Obras muito bem produzidas mas com um conteúdo sem qualquer chance de conscientização, educação e desprendido politicamente de todas as possibilidades de enfrentar as mazelas que ainda vivemos no dia a dia, o genocídio continuo das juventudes (especialmente as de etnias de matriz africana, nativos Brasileiros e nordestinos), sempre orquestrados pelo aparato estatal policialesco, educação de péssima qualidade, a saúde em coma em estado terminal, transporte de ma qualidade e alto valor da tarifa com o nítido objetivo de inviabilizar a mobilidade dos sujeitos periféricos, entre outros que se formos enumerar aqui serão paginas e paginas de estatísticas, números que fundamentam o porque do Rap Nacional Brasileiro continuar sendo nossa voz nas mídias impressas, radiofônicas e televisivas e agora por meio das redes sociais na internet como elementos contestadores de tudo que esta de errado na nossa corrupta administração publica.

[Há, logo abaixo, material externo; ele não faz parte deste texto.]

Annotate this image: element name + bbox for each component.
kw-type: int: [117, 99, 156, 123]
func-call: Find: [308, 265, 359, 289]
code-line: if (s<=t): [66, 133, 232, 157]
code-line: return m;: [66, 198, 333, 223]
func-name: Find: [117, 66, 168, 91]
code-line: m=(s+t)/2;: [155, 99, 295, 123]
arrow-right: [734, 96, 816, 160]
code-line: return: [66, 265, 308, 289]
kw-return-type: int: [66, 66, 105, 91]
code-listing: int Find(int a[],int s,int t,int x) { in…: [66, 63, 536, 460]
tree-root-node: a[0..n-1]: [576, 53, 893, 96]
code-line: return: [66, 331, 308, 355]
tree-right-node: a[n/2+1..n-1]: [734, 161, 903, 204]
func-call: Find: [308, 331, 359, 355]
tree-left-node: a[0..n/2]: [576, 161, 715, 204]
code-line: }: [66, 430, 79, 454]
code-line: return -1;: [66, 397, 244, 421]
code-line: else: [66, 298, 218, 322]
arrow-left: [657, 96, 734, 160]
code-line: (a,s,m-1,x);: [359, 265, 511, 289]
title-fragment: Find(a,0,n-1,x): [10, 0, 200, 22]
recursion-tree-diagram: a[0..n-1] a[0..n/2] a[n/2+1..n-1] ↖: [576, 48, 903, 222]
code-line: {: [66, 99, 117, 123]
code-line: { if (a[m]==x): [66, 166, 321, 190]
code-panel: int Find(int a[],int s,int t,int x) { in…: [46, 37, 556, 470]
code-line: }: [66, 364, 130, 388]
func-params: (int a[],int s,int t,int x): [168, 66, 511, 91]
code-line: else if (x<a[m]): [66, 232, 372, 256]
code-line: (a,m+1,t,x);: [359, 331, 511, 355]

A dita nova escola da Cultura Hip Hop, essa geração que nasceu nos meados de 1980, que esta na puberdade criativa e que não vivenciou os desafios de ocupar espaços para expressão sócio-politica e cultural a base de borrachadas e gás lacrimogêneo, opressão e violência descarada da policia e do estado que não queria ver a juventude recriando ações como as das décadas de 60/70/80, esta geração “hípsilon”, que pegou o file, que não passou pelo osso, essa geração que tem acesso as tecnologias, centros culturais e estúdios bem equipados não estudaram a historia do Movimento Social Cultura Hip Hop, devem assistir mil vezes o DOC do nosso companheiro DJ Guinho, que assina a direção do documentário “Nos Tempos da São Bento”, onde muitos dos percussores do movimento hoje Cultura Hip Hop mostram o processo de luta para preparar, ladrilhar a avenida para estes que estão desconstruindo a historia, indo contra aqueles que lutaram para construir uma historia dentro da historia do Hop Hop em São Paulo, como aponta o DJ Guinho.

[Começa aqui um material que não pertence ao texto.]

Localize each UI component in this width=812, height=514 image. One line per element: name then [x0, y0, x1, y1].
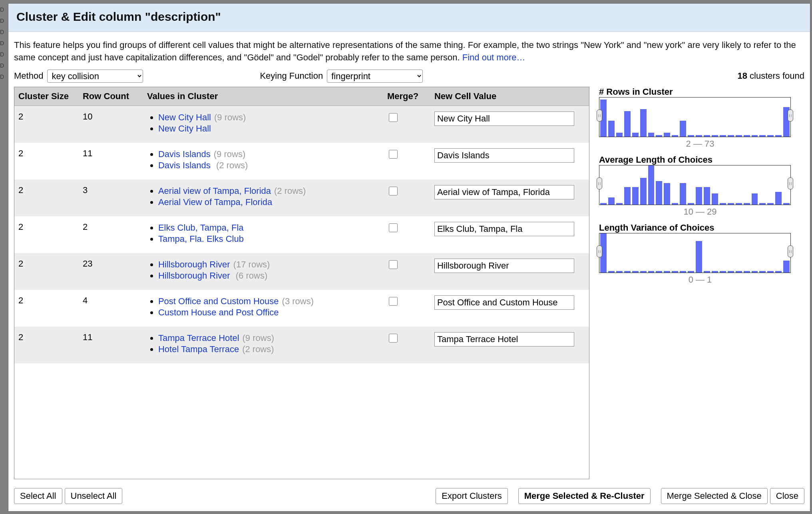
- list-item: Hillsborough River(17 rows): [158, 259, 379, 270]
- hist2-box[interactable]: | | | |: [599, 165, 791, 205]
- histogram-bar: [712, 193, 718, 204]
- hist3-box[interactable]: | | | |: [599, 233, 791, 273]
- merge-close-button[interactable]: Merge Selected & Close: [661, 488, 768, 504]
- cell-row-count: 4: [79, 290, 143, 327]
- cell-values: Tampa Terrace Hotel(9 rows)Hotel Tampa T…: [143, 327, 383, 363]
- merge-checkbox[interactable]: [389, 223, 398, 232]
- histogram-bar: [616, 271, 623, 273]
- new-value-input[interactable]: [434, 332, 574, 347]
- list-item: Tampa, Fla. Elks Club: [158, 234, 379, 244]
- export-clusters-button[interactable]: Export Clusters: [436, 488, 508, 504]
- cluster-value-link[interactable]: Hillsborough River: [158, 259, 230, 269]
- merge-checkbox[interactable]: [389, 297, 398, 306]
- cluster-value-link[interactable]: Elks Club, Tampa, Fla: [158, 223, 244, 233]
- new-value-input[interactable]: [434, 112, 574, 126]
- merge-checkbox[interactable]: [389, 150, 398, 159]
- histogram-bar: [767, 203, 774, 205]
- hist2-title: Average Length of Choices: [599, 155, 801, 165]
- histogram-bar: [672, 203, 678, 205]
- cluster-value-link[interactable]: Tampa, Fla. Elks Club: [158, 234, 244, 244]
- histogram-bar: [664, 133, 670, 137]
- keying-function-select[interactable]: fingerprint: [327, 70, 423, 83]
- cluster-value-link[interactable]: New City Hall: [158, 112, 211, 122]
- cluster-value-link[interactable]: Hillsborough River: [158, 271, 233, 281]
- hist3-handle-right[interactable]: | |: [788, 245, 793, 257]
- clusters-table-wrap[interactable]: Cluster Size Row Count Values in Cluster…: [14, 87, 589, 479]
- cluster-value-link[interactable]: Post Office and Custom House: [158, 296, 279, 306]
- hist1-handle-right[interactable]: | |: [788, 110, 793, 122]
- list-item: Elks Club, Tampa, Fla: [158, 223, 379, 233]
- row-count-note: (2 rows): [274, 186, 306, 196]
- cluster-value-link[interactable]: Davis Islands: [158, 160, 213, 170]
- histogram-bar: [664, 183, 670, 205]
- hist2-handle-left[interactable]: | |: [597, 177, 602, 189]
- histogram-bar: [759, 135, 766, 137]
- table-row: 23Aerial view of Tampa, Florida(2 rows)A…: [14, 179, 589, 216]
- cell-cluster-size: 2: [14, 216, 79, 253]
- merge-checkbox[interactable]: [389, 260, 398, 269]
- histogram-bar: [752, 135, 758, 137]
- cluster-value-link[interactable]: Aerial view of Tampa, Florida: [158, 186, 271, 196]
- histogram-bar: [608, 271, 615, 273]
- app-frame: DDDDDDD Cluster & Edit column "descripti…: [0, 0, 812, 514]
- merge-checkbox[interactable]: [389, 187, 398, 195]
- method-select[interactable]: key collision: [47, 70, 143, 83]
- new-value-input[interactable]: [434, 185, 574, 199]
- hist2-handle-right[interactable]: | |: [788, 177, 793, 189]
- cluster-value-link[interactable]: Aerial View of Tampa, Florida: [158, 197, 272, 207]
- unselect-all-button[interactable]: Unselect All: [65, 488, 123, 504]
- histogram-bar: [632, 133, 639, 137]
- histogram-bar: [744, 203, 750, 205]
- controls-row: Method key collision Keying Function fin…: [14, 70, 804, 83]
- cell-cluster-size: 2: [14, 290, 79, 327]
- cell-new-value: [430, 216, 589, 253]
- histogram-bar: [744, 271, 750, 273]
- cell-values: Davis Islands(9 rows)Davis Islands (2 ro…: [143, 143, 383, 179]
- new-value-input[interactable]: [434, 259, 574, 273]
- cell-cluster-size: 2: [14, 106, 79, 143]
- row-count-note: (9 rows): [214, 112, 246, 122]
- dialog-header: Cluster & Edit column "description": [8, 4, 810, 32]
- cluster-value-link[interactable]: New City Hall: [158, 124, 211, 133]
- histogram-bar: [608, 121, 615, 136]
- list-item: Tampa Terrace Hotel(9 rows): [158, 333, 379, 343]
- cluster-value-link[interactable]: Davis Islands: [158, 149, 211, 159]
- hist1-box[interactable]: | | | |: [599, 97, 791, 137]
- cell-values: Elks Club, Tampa, FlaTampa, Fla. Elks Cl…: [143, 216, 383, 253]
- hist1-handle-left[interactable]: | |: [597, 110, 602, 122]
- histogram-bar: [704, 187, 710, 205]
- main-content-row: Cluster Size Row Count Values in Cluster…: [14, 87, 804, 479]
- cell-row-count: 3: [79, 179, 143, 216]
- histogram-bar: [672, 135, 678, 137]
- close-button[interactable]: Close: [770, 488, 804, 504]
- new-value-input[interactable]: [434, 148, 574, 163]
- new-value-input[interactable]: [434, 295, 574, 310]
- cluster-value-link[interactable]: Custom House and Post Office: [158, 307, 279, 317]
- merge-checkbox[interactable]: [389, 334, 398, 343]
- new-value-input[interactable]: [434, 222, 574, 236]
- histogram-bar: [728, 203, 734, 205]
- hist3-handle-left[interactable]: | |: [597, 245, 602, 257]
- cluster-value-link[interactable]: Hotel Tampa Terrace: [158, 344, 239, 354]
- cluster-value-link[interactable]: Tampa Terrace Hotel: [158, 333, 239, 343]
- cell-merge: [383, 179, 430, 216]
- row-count-note: (3 rows): [282, 296, 314, 306]
- list-item: Hillsborough River (6 rows): [158, 271, 379, 281]
- row-count-note: (2 rows): [216, 160, 248, 170]
- select-all-button[interactable]: Select All: [14, 488, 62, 504]
- histograms-sidebar: # Rows in Cluster | | | | 2 — 73 Average…: [599, 87, 804, 479]
- cell-row-count: 10: [79, 106, 143, 143]
- histogram-bar: [728, 135, 734, 137]
- th-merge: Merge?: [383, 87, 430, 106]
- cell-merge: [383, 327, 430, 363]
- histogram-bar: [736, 203, 742, 205]
- merge-checkbox[interactable]: [389, 113, 398, 122]
- histogram-bar: [775, 192, 782, 204]
- th-new-value: New Cell Value: [430, 87, 589, 106]
- histogram-bar: [752, 271, 758, 273]
- list-item: Aerial View of Tampa, Florida: [158, 197, 379, 207]
- histogram-bar: [616, 133, 623, 137]
- find-out-more-link[interactable]: Find out more…: [462, 52, 525, 62]
- merge-recluster-button[interactable]: Merge Selected & Re-Cluster: [518, 488, 651, 504]
- histogram-bar: [696, 135, 702, 137]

Esta New Schooll, como gostam de serem chamados estão abraçando uma ideia de status quo que vai suga-los ate o bagaço e depois joga-los fora, vai descontextualiza-los de suas raízes e na sequencia abandona-los a própria sorte e estaremos perdendo mais uma geração de ativistas e ganhando uma geração de alienados em uma realidade farisaica de consumode grifes, boas bebidas e putaria, a exemplo da cena estadunidense na musica Rap.